Among the lines below, take the one holding "production agricole...). Avec", the one holding "Développement des prix du set LEGO", and all lines between them. Set them down exactly.

EXERCISE INPUT Start Marker

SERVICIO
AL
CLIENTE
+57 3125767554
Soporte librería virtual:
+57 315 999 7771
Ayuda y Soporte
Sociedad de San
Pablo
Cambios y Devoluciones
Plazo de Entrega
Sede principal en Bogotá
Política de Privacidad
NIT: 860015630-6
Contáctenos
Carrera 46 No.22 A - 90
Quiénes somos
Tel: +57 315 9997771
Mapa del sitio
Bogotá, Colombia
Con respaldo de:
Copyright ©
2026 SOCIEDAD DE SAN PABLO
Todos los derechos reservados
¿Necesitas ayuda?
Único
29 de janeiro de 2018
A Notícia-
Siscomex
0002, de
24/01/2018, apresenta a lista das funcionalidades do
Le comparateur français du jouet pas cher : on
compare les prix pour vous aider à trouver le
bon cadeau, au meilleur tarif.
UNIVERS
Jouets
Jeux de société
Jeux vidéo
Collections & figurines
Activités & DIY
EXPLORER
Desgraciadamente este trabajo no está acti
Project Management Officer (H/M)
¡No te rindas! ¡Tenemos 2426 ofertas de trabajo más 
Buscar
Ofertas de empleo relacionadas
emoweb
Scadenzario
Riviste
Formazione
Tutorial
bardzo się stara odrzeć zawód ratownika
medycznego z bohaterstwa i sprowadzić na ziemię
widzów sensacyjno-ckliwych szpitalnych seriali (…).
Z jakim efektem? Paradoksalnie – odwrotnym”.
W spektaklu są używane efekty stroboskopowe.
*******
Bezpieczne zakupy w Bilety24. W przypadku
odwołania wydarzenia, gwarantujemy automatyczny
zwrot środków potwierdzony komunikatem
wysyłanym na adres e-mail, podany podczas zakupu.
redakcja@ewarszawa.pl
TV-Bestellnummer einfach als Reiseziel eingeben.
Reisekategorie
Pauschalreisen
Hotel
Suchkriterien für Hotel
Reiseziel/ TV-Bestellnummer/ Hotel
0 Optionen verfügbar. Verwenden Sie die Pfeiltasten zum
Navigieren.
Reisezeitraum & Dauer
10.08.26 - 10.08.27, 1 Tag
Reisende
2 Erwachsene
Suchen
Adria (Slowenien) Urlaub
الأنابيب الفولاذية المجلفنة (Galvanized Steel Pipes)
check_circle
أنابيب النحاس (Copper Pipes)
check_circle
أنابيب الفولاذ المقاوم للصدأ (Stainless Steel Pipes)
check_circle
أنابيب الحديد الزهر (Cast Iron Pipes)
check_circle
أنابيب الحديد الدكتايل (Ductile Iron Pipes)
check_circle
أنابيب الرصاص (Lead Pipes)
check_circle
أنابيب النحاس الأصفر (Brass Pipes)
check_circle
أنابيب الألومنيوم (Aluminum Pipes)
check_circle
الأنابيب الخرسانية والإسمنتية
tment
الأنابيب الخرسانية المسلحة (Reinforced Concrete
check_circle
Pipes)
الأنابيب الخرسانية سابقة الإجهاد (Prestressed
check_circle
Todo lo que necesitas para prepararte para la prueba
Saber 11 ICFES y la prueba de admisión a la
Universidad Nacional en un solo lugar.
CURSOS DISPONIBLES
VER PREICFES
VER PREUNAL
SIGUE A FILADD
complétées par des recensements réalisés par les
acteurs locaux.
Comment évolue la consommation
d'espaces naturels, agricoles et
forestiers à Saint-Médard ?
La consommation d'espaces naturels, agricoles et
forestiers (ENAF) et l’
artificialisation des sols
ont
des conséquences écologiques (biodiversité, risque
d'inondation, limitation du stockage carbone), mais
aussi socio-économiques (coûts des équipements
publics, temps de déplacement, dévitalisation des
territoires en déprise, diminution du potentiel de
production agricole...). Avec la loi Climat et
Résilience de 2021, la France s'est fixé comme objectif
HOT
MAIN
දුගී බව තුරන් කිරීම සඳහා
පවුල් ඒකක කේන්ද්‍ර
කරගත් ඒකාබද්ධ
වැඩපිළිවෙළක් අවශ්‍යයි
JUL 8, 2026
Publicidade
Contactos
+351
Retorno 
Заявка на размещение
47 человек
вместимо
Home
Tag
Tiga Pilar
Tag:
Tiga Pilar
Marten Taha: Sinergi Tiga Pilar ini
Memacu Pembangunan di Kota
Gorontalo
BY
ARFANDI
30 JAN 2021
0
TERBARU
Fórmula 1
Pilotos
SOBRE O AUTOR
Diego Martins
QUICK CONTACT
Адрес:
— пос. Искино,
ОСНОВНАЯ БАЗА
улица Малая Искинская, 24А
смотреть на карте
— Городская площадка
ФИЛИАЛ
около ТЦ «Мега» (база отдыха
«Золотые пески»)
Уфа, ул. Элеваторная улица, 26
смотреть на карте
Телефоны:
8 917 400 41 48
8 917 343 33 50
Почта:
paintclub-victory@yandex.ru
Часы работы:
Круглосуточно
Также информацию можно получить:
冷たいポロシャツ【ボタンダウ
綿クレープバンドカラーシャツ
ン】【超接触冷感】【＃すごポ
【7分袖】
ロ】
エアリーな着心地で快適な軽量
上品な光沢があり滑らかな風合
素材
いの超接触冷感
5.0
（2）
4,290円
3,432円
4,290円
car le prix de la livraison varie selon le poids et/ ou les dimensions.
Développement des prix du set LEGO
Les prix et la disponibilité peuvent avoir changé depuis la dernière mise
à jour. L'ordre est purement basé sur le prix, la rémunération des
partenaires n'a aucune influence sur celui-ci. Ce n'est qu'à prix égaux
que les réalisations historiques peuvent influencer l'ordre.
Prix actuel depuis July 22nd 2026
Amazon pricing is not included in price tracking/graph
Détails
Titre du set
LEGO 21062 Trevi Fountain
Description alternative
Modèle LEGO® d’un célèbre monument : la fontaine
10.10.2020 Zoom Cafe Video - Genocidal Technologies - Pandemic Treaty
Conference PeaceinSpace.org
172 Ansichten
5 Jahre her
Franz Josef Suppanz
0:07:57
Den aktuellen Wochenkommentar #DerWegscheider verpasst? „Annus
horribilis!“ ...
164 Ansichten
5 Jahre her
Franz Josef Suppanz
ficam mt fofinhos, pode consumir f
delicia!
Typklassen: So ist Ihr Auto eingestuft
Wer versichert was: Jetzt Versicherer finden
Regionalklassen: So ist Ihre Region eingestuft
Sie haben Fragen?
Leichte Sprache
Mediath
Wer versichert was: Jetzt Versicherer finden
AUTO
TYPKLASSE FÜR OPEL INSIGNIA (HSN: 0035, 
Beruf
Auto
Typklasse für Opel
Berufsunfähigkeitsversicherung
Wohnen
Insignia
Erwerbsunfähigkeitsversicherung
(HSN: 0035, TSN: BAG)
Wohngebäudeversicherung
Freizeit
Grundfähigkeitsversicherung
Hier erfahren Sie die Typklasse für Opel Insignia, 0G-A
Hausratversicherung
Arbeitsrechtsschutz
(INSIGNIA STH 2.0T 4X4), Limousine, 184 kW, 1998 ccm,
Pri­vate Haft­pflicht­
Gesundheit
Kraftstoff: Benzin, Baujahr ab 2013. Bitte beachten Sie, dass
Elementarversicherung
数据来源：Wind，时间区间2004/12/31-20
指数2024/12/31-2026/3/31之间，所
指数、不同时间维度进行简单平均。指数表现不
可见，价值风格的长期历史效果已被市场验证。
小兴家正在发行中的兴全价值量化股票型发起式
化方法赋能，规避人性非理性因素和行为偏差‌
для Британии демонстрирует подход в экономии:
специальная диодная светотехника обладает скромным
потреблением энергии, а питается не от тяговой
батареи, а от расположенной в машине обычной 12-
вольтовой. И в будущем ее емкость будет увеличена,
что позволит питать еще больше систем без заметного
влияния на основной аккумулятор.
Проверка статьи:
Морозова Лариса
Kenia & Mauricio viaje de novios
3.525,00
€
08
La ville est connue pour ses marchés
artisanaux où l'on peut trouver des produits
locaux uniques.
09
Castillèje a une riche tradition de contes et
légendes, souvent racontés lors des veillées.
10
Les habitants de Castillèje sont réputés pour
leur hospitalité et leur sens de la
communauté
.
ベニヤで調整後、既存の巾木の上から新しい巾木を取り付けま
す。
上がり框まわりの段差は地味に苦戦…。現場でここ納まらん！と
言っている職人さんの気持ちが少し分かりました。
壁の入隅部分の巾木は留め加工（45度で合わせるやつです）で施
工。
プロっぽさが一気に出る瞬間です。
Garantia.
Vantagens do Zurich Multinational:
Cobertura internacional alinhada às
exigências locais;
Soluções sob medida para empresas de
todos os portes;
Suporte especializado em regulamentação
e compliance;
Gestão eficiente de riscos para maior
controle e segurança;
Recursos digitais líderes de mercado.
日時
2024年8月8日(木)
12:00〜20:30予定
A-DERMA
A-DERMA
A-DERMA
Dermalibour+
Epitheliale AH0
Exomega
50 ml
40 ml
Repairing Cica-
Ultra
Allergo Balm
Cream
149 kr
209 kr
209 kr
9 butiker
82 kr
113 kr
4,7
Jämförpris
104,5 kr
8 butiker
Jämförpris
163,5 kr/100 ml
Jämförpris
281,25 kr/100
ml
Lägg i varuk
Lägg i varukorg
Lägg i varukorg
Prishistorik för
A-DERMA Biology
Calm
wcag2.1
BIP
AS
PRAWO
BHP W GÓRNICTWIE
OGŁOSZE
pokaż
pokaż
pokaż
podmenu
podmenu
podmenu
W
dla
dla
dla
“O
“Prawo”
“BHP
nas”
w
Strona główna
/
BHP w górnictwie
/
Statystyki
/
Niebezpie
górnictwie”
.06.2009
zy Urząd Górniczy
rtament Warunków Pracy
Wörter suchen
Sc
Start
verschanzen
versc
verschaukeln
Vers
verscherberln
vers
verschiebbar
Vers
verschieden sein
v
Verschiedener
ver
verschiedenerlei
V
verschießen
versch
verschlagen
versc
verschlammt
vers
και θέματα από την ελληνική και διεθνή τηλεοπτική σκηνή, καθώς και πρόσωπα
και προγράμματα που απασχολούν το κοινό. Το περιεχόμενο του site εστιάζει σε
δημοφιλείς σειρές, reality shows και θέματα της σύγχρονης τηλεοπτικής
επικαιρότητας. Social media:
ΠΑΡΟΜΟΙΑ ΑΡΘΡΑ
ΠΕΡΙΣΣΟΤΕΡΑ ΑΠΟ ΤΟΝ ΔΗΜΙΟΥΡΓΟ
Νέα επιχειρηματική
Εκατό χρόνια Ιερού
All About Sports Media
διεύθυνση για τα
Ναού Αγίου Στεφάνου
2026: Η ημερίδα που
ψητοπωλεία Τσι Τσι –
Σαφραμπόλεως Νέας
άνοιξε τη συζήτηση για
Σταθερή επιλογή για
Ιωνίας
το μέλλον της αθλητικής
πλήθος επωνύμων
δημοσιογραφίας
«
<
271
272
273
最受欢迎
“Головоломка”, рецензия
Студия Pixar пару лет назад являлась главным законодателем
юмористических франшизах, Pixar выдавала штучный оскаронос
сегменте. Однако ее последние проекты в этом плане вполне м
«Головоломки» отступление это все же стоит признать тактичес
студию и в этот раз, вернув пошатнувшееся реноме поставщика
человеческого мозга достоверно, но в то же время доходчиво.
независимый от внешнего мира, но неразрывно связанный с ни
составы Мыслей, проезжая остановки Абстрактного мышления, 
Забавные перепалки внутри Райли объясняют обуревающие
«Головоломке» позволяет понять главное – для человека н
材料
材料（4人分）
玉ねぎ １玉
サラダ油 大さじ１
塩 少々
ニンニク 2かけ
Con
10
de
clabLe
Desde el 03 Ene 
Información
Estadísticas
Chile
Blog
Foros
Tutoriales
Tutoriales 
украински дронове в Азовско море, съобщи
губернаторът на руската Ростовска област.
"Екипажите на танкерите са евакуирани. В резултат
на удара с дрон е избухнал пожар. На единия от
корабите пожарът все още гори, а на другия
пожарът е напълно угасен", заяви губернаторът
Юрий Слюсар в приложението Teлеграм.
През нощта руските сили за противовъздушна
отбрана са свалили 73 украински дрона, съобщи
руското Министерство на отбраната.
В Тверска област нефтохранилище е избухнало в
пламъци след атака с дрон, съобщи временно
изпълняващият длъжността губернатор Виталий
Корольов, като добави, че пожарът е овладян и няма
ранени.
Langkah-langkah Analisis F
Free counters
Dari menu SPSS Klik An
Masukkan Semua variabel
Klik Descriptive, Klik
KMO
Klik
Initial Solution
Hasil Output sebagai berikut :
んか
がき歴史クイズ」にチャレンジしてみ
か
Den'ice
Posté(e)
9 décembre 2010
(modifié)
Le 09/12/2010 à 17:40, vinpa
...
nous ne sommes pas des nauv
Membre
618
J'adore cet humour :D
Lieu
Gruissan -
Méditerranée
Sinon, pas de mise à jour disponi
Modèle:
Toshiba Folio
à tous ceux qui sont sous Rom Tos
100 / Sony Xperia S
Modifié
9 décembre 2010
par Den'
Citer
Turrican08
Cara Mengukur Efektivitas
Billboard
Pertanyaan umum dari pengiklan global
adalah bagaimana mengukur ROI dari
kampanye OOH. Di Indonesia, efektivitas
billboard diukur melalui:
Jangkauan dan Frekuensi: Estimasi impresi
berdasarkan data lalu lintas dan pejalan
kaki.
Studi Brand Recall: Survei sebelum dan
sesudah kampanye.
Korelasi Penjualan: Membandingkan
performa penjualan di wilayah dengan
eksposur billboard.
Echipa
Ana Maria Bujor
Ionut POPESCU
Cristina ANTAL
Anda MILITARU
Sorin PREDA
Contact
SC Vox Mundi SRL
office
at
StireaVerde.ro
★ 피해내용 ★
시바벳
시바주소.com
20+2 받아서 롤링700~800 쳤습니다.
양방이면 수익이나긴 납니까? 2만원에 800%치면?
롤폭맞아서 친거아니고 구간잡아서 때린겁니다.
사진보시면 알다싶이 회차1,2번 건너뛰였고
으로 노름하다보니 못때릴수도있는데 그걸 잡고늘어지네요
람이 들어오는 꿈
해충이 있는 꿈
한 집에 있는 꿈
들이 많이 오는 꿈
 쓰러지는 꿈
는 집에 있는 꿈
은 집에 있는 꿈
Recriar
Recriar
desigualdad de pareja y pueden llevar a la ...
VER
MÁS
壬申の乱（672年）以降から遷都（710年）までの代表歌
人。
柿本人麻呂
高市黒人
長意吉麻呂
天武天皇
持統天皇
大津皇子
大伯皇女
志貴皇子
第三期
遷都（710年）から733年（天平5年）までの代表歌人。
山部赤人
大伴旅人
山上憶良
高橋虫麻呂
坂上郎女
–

EXERCISE INPUT End Marker

(SOLUTION TO THIS PROBLEM)
production agricole...). Avec la loi Climat et
Résilience de 2021, la France s'est fixé comme objectif
HOT
MAIN
දුගී බව තුරන් කිරීම සඳහා
පවුල් ඒකක කේන්ද්‍ර
කරගත් ඒකාබද්ධ
වැඩපිළිවෙළක් අවශ්‍යයි
JUL 8, 2026
Publicidade
Contactos
+351
Retorno 
Заявка на размещение
47 человек
вместимо
Home
Tag
Tiga Pilar
Tag:
Tiga Pilar
Marten Taha: Sinergi Tiga Pilar ini
Memacu Pembangunan di Kota
Gorontalo
BY
ARFANDI
30 JAN 2021
0
TERBARU
Fórmula 1
Pilotos
SOBRE O AUTOR
Diego Martins
QUICK CONTACT
Адрес:
— пос. Искино,
ОСНОВНАЯ БАЗА
улица Малая Искинская, 24А
смотреть на карте
— Городская площадка
ФИЛИАЛ
около ТЦ «Мега» (база отдыха
«Золотые пески»)
Уфа, ул. Элеваторная улица, 26
смотреть на карте
Телефоны:
8 917 400 41 48
8 917 343 33 50
Почта:
paintclub-victory@yandex.ru
Часы работы:
Круглосуточно
Также информацию можно получить:
冷たいポロシャツ【ボタンダウ
綿クレープバンドカラーシャツ
ン】【超接触冷感】【＃すごポ
【7分袖】
ロ】
エアリーな着心地で快適な軽量
上品な光沢があり滑らかな風合
素材
いの超接触冷感
5.0
（2）
4,290円
3,432円
4,290円
car le prix de la livraison varie selon le poids et/ ou les dimensions.
Développement des prix du set LEGO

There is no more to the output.